Comment on imagine
procrastitron@lemmy.world 7 hours agoThe problem is that rational numbers can be mapped to the integers (e.g. just encode each rational number as an integer), so there are not more rational numbers than integers.
Comment on imagine
procrastitron@lemmy.world 7 hours agoThe problem is that rational numbers can be mapped to the integers (e.g. just encode each rational number as an integer), so there are not more rational numbers than integers.
BarbedDentalFloss@lemmy.dbzer0.com 5 hours ago
No that’s not true. There are rational numbers in between the integers. Therefore the mapping between integers to rational numbers is injective and thus there are more rational numbers than integers.

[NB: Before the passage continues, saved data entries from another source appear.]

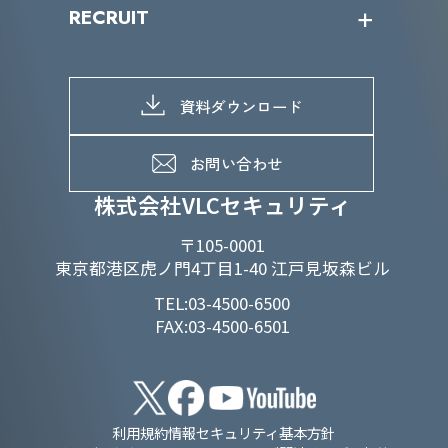
SDGs/D&Iトップ
RECRUIT
IRライブラリー
当グループのマテリアリティ
株主総会関係
マテリアリティへの取り組み
採用情報トップ
株式情報
SDGs推進体制
募集職種一覧
電子公告
D&Iの取り組み
メッセージ
資料ダウンロード
よくあるご質問
メンバーインタビュー
データで知るVLCセキュリティ
お問い合わせ
福利厚生
株式会社VLCセキュリティ
〒105-0001
東京都港区虎ノ門4丁目1-40 江戸見坂森ビル
TEL:03-4500-6500
FAX:03-4500-6501
利用規約
情報セキュリティ基本方針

berber@feddit.org 4 hours ago
“the” mapping? there is no “the” mapping.
you are talking about the canonical inclusion mapping 1 in N to 1 in Z (restriction of the canonical inclusion of rings of integers Z into any other ring, Z is an initial object), which can be seen as a non-generic canonical mapping of semigroups.
but as sets, there is no inherent structure, there are injection, surjections, and of course bijections in both directions.
the only way one can call one set “bigger” is in the very strict sense of sets, N being a true subset of Q. however, this assumes N to be an actual subset of Q, which is a matter of definition and construction. so we say there is some embedding included, which is the same as (re)defining N as that embedded subset, so we are at your canonical inclusion of semigroups again. if you view this as inherent to N and Q, then there are “more” elements in Q as in N, but not in terms of cardinality.